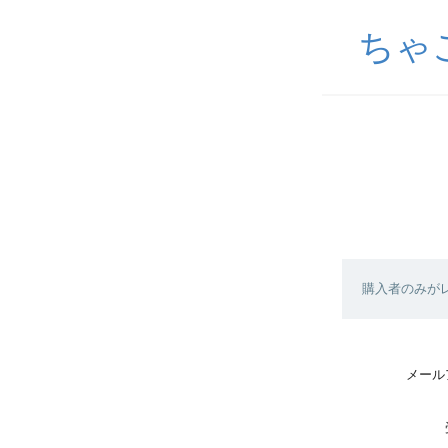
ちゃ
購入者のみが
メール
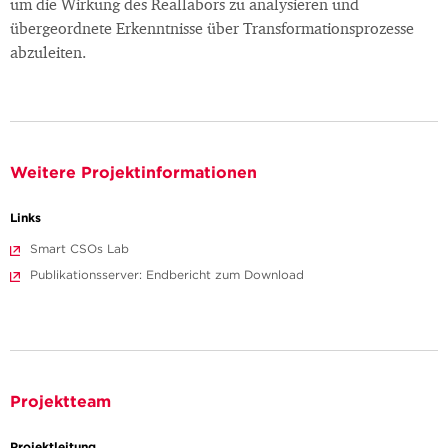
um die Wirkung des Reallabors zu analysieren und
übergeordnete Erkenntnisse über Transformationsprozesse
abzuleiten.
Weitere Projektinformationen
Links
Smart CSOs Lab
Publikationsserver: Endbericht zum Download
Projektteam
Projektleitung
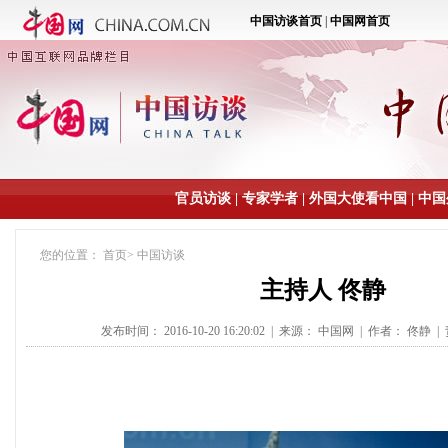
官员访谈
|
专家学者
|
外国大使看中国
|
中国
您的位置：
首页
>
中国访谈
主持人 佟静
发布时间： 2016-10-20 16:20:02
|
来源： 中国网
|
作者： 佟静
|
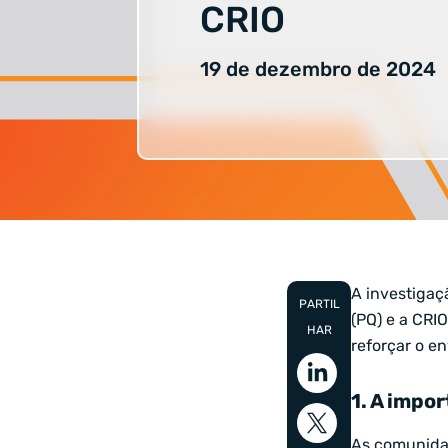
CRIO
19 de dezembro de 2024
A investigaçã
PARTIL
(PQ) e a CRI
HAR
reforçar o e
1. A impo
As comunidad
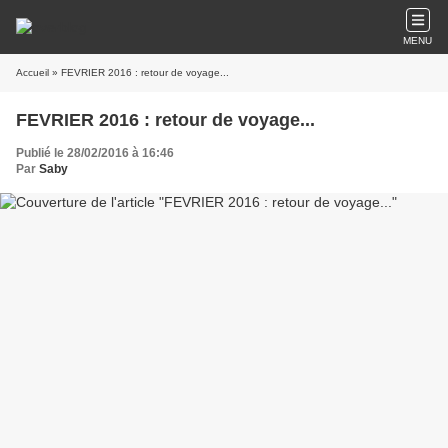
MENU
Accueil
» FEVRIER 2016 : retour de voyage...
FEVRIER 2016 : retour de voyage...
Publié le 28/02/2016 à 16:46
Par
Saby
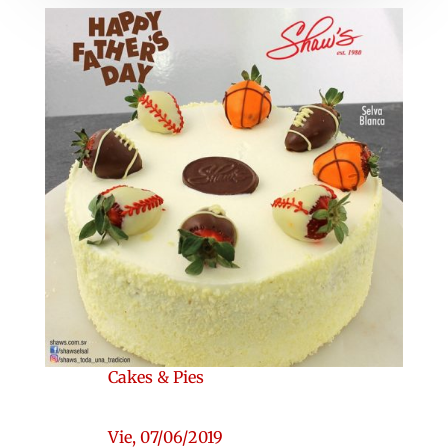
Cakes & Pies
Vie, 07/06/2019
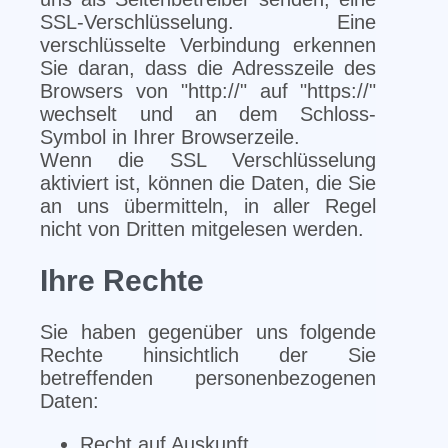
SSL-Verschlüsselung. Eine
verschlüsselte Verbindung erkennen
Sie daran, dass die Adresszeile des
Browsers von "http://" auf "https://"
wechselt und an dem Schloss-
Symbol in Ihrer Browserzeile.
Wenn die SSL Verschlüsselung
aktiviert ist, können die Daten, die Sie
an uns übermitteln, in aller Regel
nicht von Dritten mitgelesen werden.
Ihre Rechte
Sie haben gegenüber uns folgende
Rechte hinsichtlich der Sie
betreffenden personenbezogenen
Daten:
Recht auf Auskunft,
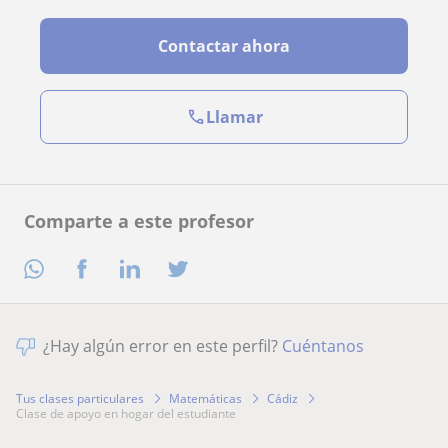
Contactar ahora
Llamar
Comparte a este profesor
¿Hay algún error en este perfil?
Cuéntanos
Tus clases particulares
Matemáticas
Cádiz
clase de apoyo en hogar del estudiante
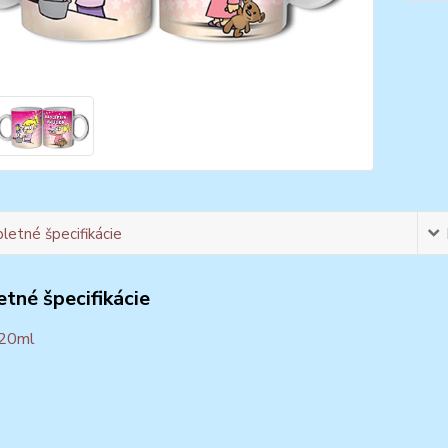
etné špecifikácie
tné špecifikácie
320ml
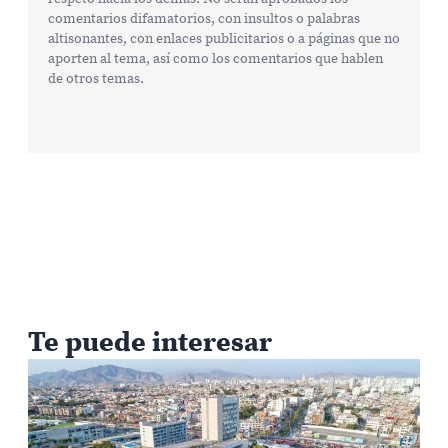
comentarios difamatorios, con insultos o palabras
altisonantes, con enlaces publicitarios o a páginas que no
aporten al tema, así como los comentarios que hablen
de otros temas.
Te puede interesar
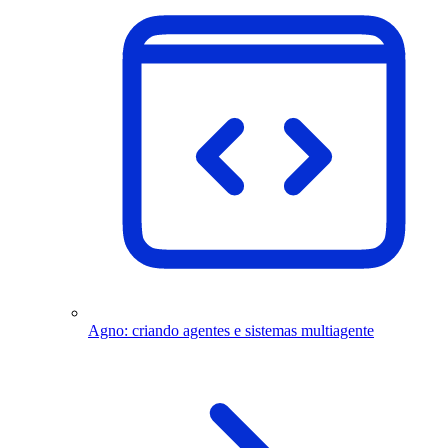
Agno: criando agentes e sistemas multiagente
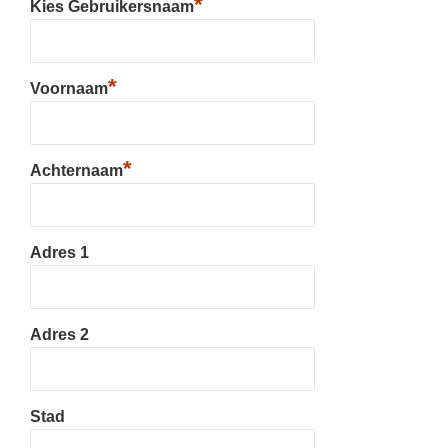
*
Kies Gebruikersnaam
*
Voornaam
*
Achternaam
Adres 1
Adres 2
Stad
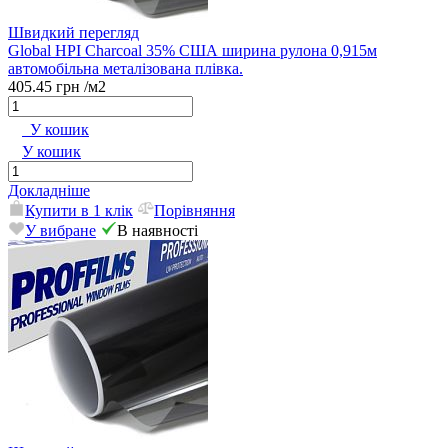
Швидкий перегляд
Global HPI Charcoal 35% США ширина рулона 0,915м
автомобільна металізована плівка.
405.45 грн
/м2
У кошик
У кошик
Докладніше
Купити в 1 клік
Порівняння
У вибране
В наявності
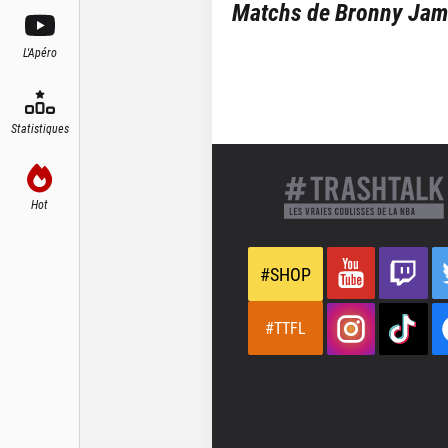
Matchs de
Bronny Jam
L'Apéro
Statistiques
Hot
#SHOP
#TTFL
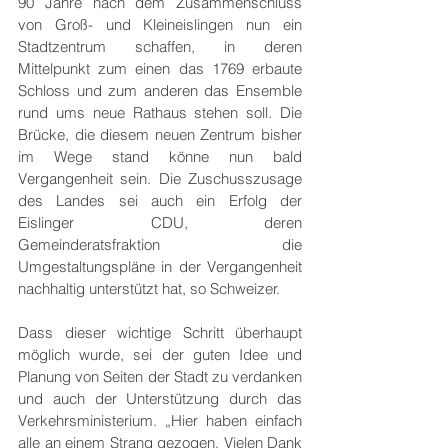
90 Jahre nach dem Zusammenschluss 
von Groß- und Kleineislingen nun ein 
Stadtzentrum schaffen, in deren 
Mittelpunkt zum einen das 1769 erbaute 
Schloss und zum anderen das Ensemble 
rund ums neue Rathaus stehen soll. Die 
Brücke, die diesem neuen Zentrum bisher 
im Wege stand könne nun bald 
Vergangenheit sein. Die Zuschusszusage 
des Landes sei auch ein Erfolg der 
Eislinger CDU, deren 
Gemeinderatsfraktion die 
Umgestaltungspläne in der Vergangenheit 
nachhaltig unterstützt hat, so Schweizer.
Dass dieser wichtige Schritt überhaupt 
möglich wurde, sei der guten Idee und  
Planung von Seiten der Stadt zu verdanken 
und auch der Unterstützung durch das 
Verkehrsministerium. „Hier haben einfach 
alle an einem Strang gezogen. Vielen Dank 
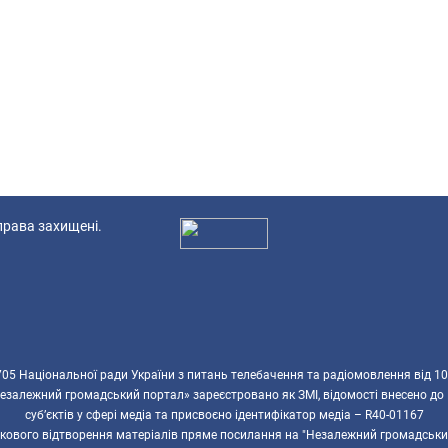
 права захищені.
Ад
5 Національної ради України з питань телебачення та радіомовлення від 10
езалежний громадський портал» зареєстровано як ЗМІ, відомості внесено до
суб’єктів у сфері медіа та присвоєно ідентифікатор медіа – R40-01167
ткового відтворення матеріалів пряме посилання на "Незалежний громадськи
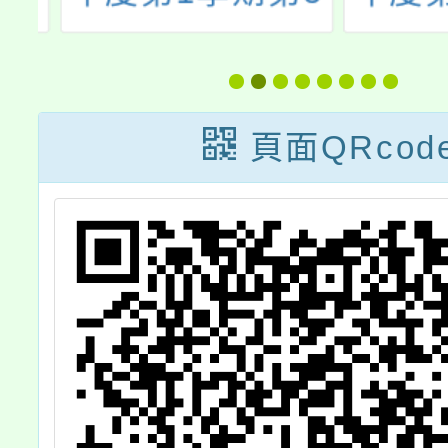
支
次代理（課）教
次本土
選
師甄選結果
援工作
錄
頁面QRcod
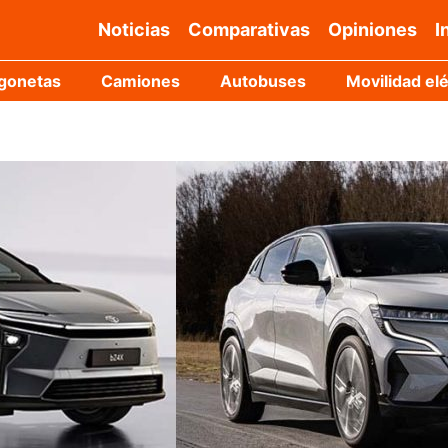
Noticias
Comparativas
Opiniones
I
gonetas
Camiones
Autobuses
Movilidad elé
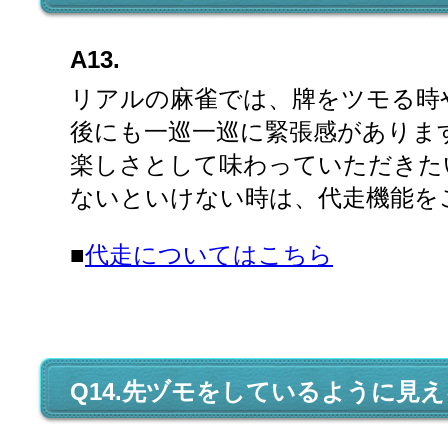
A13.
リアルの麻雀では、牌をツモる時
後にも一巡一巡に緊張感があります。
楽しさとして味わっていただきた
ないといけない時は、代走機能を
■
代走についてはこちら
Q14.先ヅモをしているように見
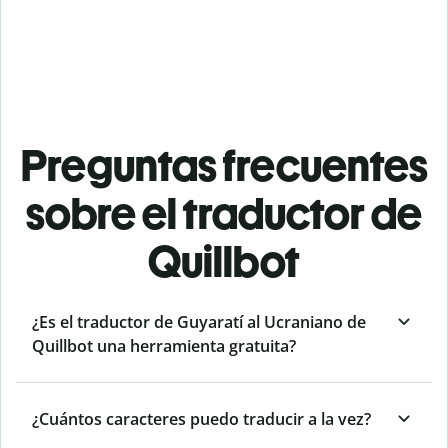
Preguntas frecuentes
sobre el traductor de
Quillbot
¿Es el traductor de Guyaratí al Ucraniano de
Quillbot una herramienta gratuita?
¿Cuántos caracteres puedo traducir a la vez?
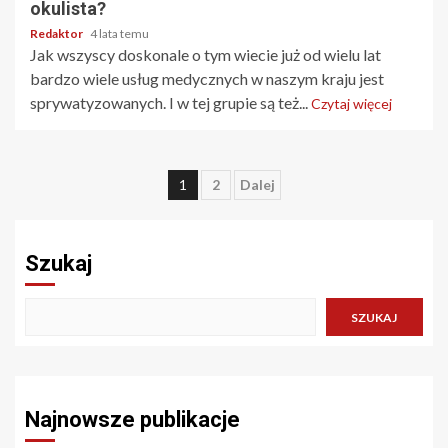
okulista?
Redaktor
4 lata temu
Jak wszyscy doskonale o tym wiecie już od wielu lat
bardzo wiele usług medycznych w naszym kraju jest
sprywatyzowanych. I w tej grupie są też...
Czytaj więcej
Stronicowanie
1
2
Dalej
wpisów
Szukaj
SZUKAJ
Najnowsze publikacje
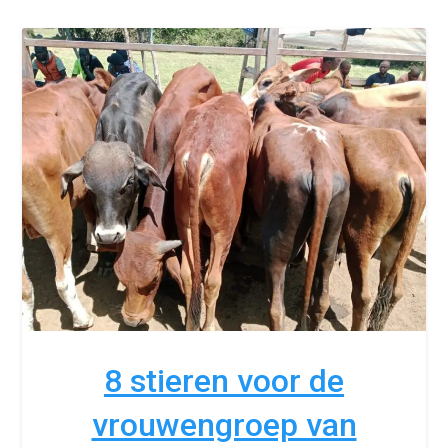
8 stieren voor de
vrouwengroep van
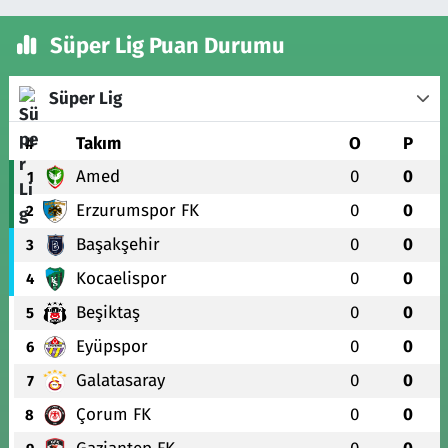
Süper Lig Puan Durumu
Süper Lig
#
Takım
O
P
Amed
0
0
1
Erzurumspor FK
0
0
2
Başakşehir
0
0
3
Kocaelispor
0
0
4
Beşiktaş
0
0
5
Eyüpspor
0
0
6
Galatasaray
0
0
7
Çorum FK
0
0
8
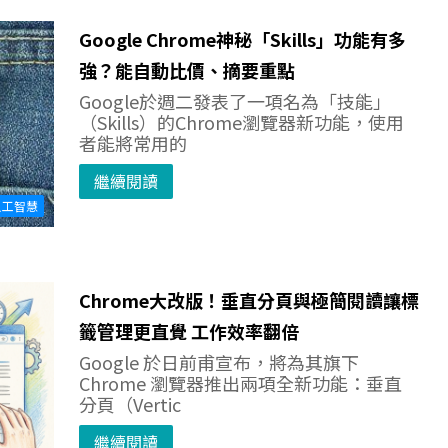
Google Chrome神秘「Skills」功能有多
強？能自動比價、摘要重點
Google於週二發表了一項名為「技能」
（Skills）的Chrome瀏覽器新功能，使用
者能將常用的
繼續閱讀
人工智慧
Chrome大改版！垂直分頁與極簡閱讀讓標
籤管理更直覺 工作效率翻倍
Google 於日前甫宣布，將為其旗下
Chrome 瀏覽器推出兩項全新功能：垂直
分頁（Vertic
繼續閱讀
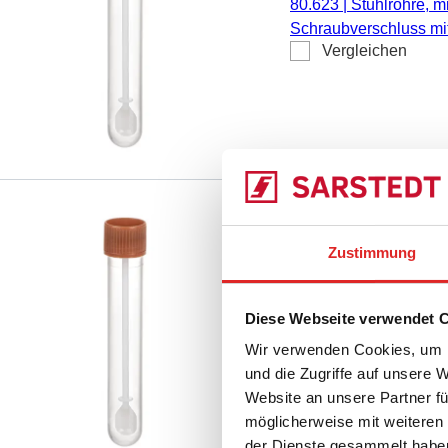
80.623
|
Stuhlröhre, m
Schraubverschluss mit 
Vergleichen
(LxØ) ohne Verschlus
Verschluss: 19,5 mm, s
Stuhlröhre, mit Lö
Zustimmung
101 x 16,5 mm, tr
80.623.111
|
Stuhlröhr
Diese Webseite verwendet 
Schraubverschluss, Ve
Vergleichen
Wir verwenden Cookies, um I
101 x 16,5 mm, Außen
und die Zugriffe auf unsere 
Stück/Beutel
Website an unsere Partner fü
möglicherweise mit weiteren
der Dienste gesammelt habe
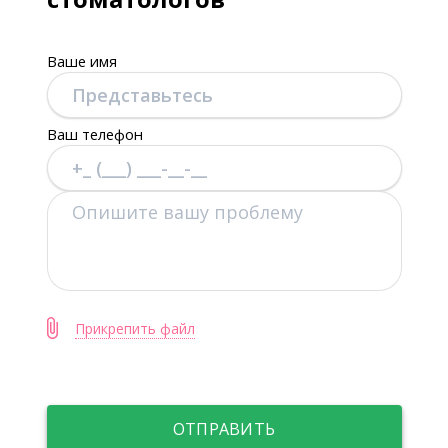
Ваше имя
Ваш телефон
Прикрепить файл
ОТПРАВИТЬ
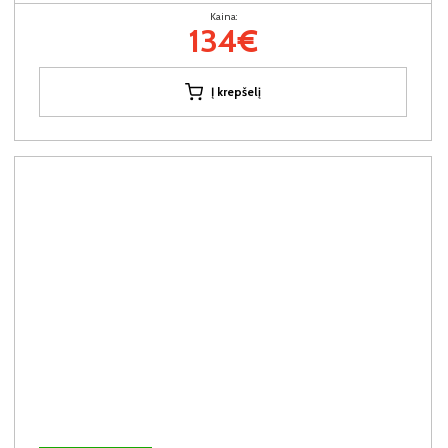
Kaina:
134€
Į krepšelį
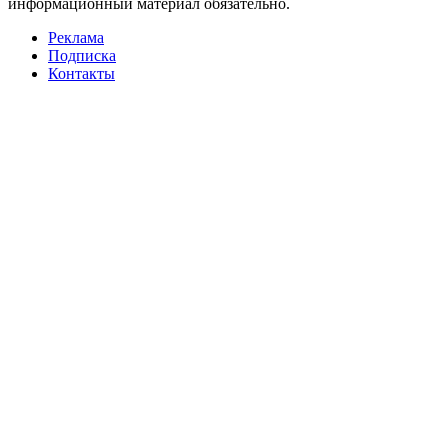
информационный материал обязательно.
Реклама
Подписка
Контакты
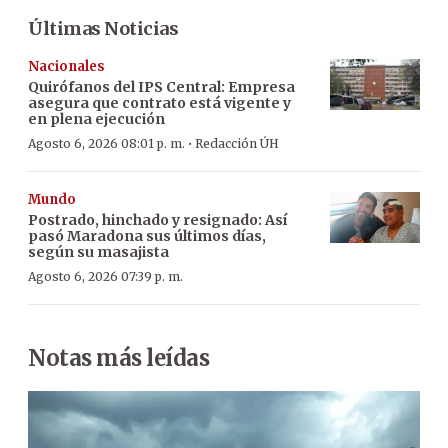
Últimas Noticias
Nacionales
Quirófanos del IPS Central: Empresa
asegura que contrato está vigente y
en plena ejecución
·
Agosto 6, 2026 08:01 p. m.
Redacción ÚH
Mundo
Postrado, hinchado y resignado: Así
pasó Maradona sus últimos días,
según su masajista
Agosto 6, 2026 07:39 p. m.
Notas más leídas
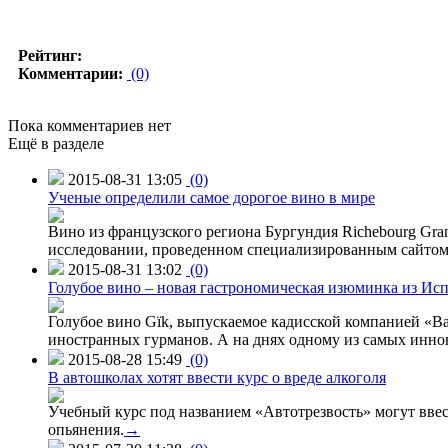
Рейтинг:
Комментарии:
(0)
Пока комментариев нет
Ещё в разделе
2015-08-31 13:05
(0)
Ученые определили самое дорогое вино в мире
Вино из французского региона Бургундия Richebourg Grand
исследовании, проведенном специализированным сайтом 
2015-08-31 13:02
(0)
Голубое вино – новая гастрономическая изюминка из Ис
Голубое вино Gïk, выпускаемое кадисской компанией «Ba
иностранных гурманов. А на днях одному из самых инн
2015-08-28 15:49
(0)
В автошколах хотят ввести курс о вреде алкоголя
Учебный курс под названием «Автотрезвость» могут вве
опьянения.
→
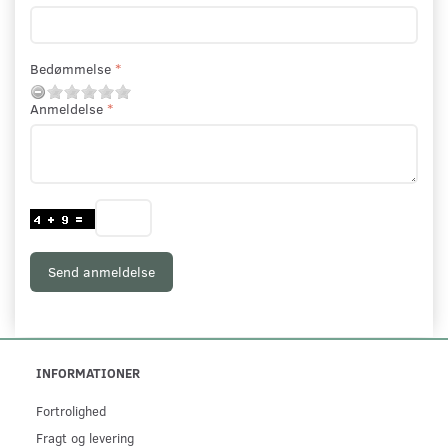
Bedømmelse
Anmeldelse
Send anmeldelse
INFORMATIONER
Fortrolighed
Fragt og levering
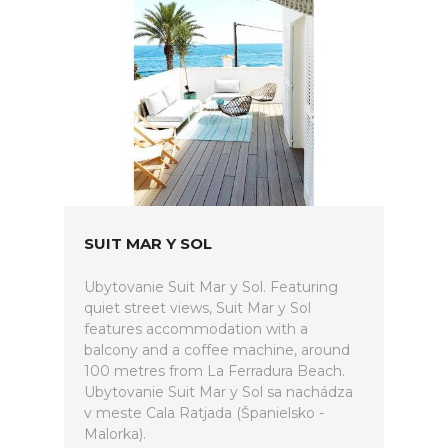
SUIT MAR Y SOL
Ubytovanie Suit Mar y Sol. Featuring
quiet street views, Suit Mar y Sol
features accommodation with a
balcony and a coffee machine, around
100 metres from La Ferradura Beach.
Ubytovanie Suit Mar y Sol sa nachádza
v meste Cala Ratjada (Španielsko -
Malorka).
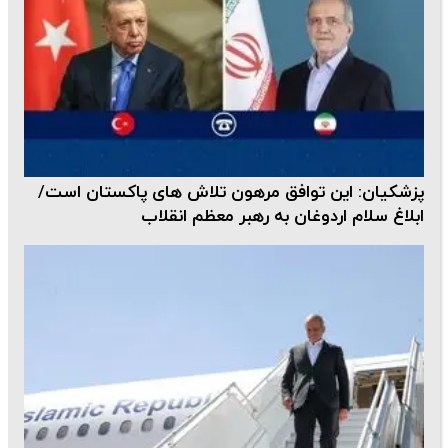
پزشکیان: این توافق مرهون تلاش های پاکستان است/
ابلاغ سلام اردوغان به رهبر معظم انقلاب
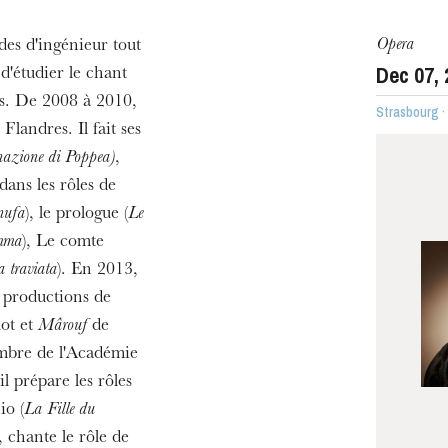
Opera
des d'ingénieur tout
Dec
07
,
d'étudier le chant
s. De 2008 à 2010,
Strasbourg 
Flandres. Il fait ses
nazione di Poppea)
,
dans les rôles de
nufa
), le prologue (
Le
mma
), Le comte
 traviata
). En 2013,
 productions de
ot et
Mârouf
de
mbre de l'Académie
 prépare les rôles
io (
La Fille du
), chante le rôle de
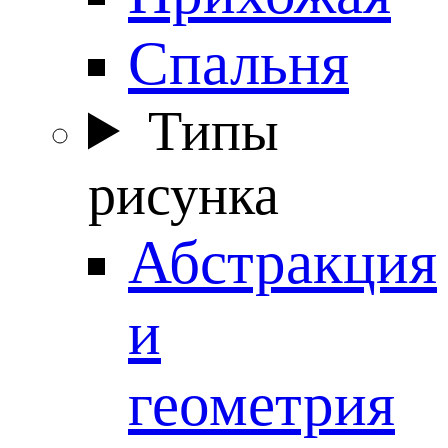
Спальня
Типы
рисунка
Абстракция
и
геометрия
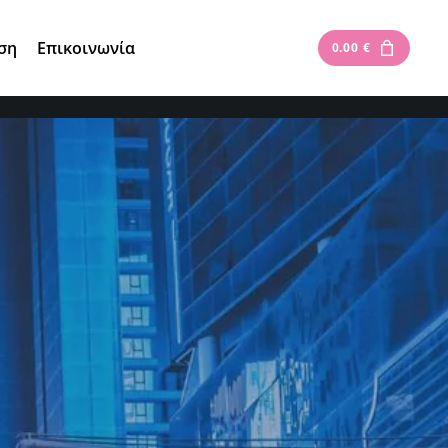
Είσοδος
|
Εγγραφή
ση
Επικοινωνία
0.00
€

::::::::

Work instruction.
When the entries above show the word "špecifikácie" in a line, copy that line out.

Completed task.
etné špecifikácie
tné špecifikácie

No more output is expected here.